▶ [Task inputs]
■ ■ ■ ■ ■

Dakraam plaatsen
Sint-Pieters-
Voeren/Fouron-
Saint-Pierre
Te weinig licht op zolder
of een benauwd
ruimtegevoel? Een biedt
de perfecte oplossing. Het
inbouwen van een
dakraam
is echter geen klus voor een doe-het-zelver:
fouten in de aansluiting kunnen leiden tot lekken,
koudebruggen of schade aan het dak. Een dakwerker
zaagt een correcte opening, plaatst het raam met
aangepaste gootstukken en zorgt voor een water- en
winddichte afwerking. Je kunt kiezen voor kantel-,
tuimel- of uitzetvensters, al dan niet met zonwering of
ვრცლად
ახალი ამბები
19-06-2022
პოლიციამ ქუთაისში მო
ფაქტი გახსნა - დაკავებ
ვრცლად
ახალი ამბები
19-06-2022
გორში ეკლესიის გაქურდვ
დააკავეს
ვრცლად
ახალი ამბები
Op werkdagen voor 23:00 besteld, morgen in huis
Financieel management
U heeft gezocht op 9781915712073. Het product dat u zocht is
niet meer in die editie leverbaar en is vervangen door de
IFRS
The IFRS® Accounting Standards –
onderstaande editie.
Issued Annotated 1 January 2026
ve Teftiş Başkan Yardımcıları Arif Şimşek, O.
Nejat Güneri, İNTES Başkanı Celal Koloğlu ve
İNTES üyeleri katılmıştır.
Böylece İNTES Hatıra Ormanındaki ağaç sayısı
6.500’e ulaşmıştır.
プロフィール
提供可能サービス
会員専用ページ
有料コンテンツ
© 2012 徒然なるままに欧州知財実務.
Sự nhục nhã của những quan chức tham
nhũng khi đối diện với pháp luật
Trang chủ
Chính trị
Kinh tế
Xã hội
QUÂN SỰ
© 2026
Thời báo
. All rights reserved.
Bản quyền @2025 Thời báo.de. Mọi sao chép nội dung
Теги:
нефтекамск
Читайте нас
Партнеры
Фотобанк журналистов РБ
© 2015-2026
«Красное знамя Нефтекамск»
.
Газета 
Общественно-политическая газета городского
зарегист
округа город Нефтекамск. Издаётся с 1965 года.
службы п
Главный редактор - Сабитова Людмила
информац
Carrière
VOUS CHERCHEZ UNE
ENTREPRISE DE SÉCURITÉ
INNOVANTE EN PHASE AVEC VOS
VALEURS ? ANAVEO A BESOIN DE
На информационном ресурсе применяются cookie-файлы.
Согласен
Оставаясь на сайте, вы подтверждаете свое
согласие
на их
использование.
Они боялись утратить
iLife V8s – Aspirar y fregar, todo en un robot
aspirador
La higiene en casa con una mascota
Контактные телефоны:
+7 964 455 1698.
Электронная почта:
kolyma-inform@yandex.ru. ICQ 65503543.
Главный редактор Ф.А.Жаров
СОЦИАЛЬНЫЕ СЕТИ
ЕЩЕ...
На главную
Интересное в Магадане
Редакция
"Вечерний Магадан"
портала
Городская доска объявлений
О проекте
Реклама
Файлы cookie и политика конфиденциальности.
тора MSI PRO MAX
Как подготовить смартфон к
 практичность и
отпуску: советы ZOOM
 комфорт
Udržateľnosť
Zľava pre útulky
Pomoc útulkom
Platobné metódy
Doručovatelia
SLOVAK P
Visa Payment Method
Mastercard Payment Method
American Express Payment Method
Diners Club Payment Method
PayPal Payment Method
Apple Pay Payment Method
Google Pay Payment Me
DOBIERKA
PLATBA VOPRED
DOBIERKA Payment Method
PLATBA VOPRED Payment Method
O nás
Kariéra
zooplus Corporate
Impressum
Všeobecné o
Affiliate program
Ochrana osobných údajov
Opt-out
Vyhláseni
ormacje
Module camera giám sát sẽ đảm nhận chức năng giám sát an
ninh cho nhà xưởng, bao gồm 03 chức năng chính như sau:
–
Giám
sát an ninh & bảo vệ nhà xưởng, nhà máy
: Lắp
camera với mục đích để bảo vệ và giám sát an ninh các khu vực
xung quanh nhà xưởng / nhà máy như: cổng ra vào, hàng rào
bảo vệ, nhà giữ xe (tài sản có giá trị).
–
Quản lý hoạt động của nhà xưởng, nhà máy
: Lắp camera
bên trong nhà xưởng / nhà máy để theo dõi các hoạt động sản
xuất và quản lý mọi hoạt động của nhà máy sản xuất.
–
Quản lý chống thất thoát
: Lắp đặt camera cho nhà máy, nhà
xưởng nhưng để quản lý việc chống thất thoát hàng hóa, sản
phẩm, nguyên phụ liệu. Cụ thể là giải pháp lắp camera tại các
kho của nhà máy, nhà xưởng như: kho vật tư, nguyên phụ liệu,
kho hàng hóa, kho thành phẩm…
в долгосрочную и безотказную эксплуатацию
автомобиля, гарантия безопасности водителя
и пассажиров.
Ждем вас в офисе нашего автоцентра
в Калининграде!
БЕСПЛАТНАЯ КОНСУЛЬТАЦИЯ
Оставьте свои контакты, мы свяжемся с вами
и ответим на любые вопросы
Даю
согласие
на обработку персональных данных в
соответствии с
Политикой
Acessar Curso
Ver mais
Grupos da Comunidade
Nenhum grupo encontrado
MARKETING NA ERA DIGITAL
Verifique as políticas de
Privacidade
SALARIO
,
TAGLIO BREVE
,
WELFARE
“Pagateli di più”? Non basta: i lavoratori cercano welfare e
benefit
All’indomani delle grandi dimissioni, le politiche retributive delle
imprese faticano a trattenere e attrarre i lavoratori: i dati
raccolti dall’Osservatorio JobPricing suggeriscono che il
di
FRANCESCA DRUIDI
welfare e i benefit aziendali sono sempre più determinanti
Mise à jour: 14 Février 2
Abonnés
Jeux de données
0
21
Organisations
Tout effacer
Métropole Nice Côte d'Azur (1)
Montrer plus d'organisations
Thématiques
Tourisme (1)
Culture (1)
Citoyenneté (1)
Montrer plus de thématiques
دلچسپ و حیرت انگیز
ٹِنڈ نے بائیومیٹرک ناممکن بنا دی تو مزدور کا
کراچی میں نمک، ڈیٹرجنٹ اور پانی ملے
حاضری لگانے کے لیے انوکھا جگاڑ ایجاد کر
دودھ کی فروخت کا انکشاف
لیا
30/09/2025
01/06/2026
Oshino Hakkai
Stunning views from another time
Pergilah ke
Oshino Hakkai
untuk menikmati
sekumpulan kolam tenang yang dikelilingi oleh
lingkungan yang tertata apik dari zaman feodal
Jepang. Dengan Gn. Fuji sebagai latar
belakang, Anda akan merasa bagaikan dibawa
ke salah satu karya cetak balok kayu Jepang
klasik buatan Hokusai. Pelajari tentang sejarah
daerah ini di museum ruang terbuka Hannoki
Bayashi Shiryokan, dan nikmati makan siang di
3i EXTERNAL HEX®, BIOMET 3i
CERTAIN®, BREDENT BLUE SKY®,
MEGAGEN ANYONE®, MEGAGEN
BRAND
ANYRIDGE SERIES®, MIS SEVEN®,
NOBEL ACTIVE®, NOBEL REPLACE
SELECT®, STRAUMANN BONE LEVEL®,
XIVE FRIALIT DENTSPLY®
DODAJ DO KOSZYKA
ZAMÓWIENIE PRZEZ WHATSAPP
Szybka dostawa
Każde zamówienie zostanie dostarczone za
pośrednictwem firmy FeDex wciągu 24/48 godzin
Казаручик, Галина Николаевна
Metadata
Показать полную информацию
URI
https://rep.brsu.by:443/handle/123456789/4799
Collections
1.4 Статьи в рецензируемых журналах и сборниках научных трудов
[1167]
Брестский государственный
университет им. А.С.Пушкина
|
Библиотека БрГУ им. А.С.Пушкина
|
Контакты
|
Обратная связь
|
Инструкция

■ ■ ■ ■ ■

▶ [What is needed]
Word for word, return the entire listing above.

▶ [Finished task]
Dakraam plaatsen
Sint-Pieters-
Voeren/Fouron-
Saint-Pierre
Te weinig licht op zolder
of een benauwd
ruimtegevoel? Een biedt
de perfecte oplossing. Het
inbouwen van een
dakraam
is echter geen klus voor een doe-het-zelver:
fouten in de aansluiting kunnen leiden tot lekken,
koudebruggen of schade aan het dak. Een dakwerker
zaagt een correcte opening, plaatst het raam met
aangepaste gootstukken en zorgt voor een water- en
winddichte afwerking. Je kunt kiezen voor kantel-,
tuimel- of uitzetvensters, al dan niet met zonwering of
ვრცლად
ახალი ამბები
19-06-2022
პოლიციამ ქუთაისში მო
ფაქტი გახსნა - დაკავებ
ვრცლად
ახალი ამბები
19-06-2022
გორში ეკლესიის გაქურდვ
დააკავეს
ვრცლად
ახალი ამბები
Op werkdagen voor 23:00 besteld, morgen in huis
Financieel management
U heeft gezocht op 9781915712073. Het product dat u zocht is
niet meer in die editie leverbaar en is vervangen door de
IFRS
The IFRS® Accounting Standards –
onderstaande editie.
Issued Annotated 1 January 2026
ve Teftiş Başkan Yardımcıları Arif Şimşek, O.
Nejat Güneri, İNTES Başkanı Celal Koloğlu ve
İNTES üyeleri katılmıştır.
Böylece İNTES Hatıra Ormanındaki ağaç sayısı
6.500’e ulaşmıştır.
プロフィール
提供可能サービス
会員専用ページ
有料コンテンツ
© 2012 徒然なるままに欧州知財実務.
Sự nhục nhã của những quan chức tham
nhũng khi đối diện với pháp luật
Trang chủ
Chính trị
Kinh tế
Xã hội
QUÂN SỰ
© 2026
Thời báo
. All rights reserved.
Bản quyền @2025 Thời báo.de. Mọi sao chép nội dung
Теги:
нефтекамск
Читайте нас
Партнеры
Фотобанк журналистов РБ
© 2015-2026
«Красное знамя Нефтекамск»
.
Газета 
Общественно-политическая газета городского
зарегист
округа город Нефтекамск. Издаётся с 1965 года.
службы п
Главный редактор - Сабитова Людмила
информац
Carrière
VOUS CHERCHEZ UNE
ENTREPRISE DE SÉCURITÉ
INNOVANTE EN PHASE AVEC VOS
VALEURS ? ANAVEO A BESOIN DE
На информационном ресурсе применяются cookie-файлы.
Согласен
Оставаясь на сайте, вы подтверждаете свое
согласие
на их
использование.
Они боялись утратить
iLife V8s – Aspirar y fregar, todo en un robot
aspirador
La higiene en casa con una mascota
Контактные телефоны:
+7 964 455 1698.
Электронная почта:
kolyma-inform@yandex.ru. ICQ 65503543.
Главный редактор Ф.А.Жаров
СОЦИАЛЬНЫЕ СЕТИ
ЕЩЕ...
На главную
Интересное в Магадане
Редакция
"Вечерний Магадан"
портала
Городская доска объявлений
О проекте
Реклама
Файлы cookie и политика конфиденциальности.
тора MSI PRO MAX
Как подготовить смартфон к
 практичность и
отпуску: советы ZOOM
 комфорт
Udržateľnosť
Zľava pre útulky
Pomoc útulkom
Platobné metódy
Doručovatelia
SLOVAK P
Visa Payment Method
Mastercard Payment Method
American Express Payment Method
Diners Club Payment Method
PayPal Payment Method
Apple Pay Payment Method
Google Pay Payment Me
DOBIERKA
PLATBA VOPRED
DOBIERKA Payment Method
PLATBA VOPRED Payment Method
O nás
Kariéra
zooplus Corporate
Impressum
Všeobecné o
Affiliate program
Ochrana osobných údajov
Opt-out
Vyhláseni
ormacje
Module camera giám sát sẽ đảm nhận chức năng giám sát an
ninh cho nhà xưởng, bao gồm 03 chức năng chính như sau:
–
Giám
sát an ninh & bảo vệ nhà xưởng, nhà máy
: Lắp
camera với mục đích để bảo vệ và giám sát an ninh các khu vực
xung quanh nhà xưởng / nhà máy như: cổng ra vào, hàng rào
bảo vệ, nhà giữ xe (tài sản có giá trị).
–
Quản lý hoạt động của nhà xưởng, nhà máy
: Lắp camera
bên trong nhà xưởng / nhà máy để theo dõi các hoạt động sản
xuất và quản lý mọi hoạt động của nhà máy sản xuất.
–
Quản lý chống thất thoát
: Lắp đặt camera cho nhà máy, nhà
xưởng nhưng để quản lý việc chống thất thoát hàng hóa, sản
phẩm, nguyên phụ liệu. Cụ thể là giải pháp lắp camera tại các
kho của nhà máy, nhà xưởng như: kho vật tư, nguyên phụ liệu,
kho hàng hóa, kho thành phẩm…
в долгосрочную и безотказную эксплуатацию
автомобиля, гарантия безопасности водителя
и пассажиров.
Ждем вас в офисе нашего автоцентра
в Калининграде!
БЕСПЛАТНАЯ КОНСУЛЬТАЦИЯ
Оставьте свои контакты, мы свяжемся с вами
и ответим на любые вопросы
Даю
согласие
на обработку персональных данных в
соответствии с
Политикой
Acessar Curso
Ver mais
Grupos da Comunidade
Nenhum grupo encontrado
MARKETING NA ERA DIGITAL
Verifique as políticas de
Privacidade
SALARIO
,
TAGLIO BREVE
,
WELFARE
“Pagateli di più”? Non basta: i lavoratori cercano welfare e
benefit
All’indomani delle grandi dimissioni, le politiche retributive delle
imprese faticano a trattenere e attrarre i lavoratori: i dati
raccolti dall’Osservatorio JobPricing suggeriscono che il
di
FRANCESCA DRUIDI
welfare e i benefit aziendali sono sempre più determinanti
Mise à jour: 14 Février 2
Abonnés
Jeux de données
0
21
Organisations
Tout effacer
Métropole Nice Côte d'Azur (1)
Montrer plus d'organisations
Thématiques
Tourisme (1)
Culture (1)
Citoyenneté (1)
Montrer plus de thématiques
دلچسپ و حیرت انگیز
ٹِنڈ نے بائیومیٹرک ناممکن بنا دی تو مزدور کا
کراچی میں نمک، ڈیٹرجنٹ اور پانی ملے
حاضری لگانے کے لیے انوکھا جگاڑ ایجاد کر
دودھ کی فروخت کا انکشاف
لیا
30/09/2025
01/06/2026
Oshino Hakkai
Stunning views from another time
Pergilah ke
Oshino Hakkai
untuk menikmati
sekumpulan kolam tenang yang dikelilingi oleh
lingkungan yang tertata apik dari zaman feodal
Jepang. Dengan Gn. Fuji sebagai latar
belakang, Anda akan merasa bagaikan dibawa
ke salah satu karya cetak balok kayu Jepang
klasik buatan Hokusai. Pelajari tentang sejarah
daerah ini di museum ruang terbuka Hannoki
Bayashi Shiryokan, dan nikmati makan siang di
3i EXTERNAL HEX®, BIOMET 3i
CERTAIN®, BREDENT BLUE SKY®,
MEGAGEN ANYONE®, MEGAGEN
BRAND
ANYRIDGE SERIES®, MIS SEVEN®,
NOBEL ACTIVE®, NOBEL REPLACE
SELECT®, STRAUMANN BONE LEVEL®,
XIVE FRIALIT DENTSPLY®
DODAJ DO KOSZYKA
ZAMÓWIENIE PRZEZ WHATSAPP
Szybka dostawa
Każde zamówienie zostanie dostarczone za
pośrednictwem firmy FeDex wciągu 24/48 godzin
Казаручик, Галина Николаевна
Metadata
Показать полную информацию
URI
https://rep.brsu.by:443/handle/123456789/4799
Collections
1.4 Статьи в рецензируемых журналах и сборниках научных трудов
[1167]
Брестский государственный
университет им. А.С.Пушкина
|
Библиотека БрГУ им. А.С.Пушкина
|
Контакты
|
Обратная связь
|
Инструкция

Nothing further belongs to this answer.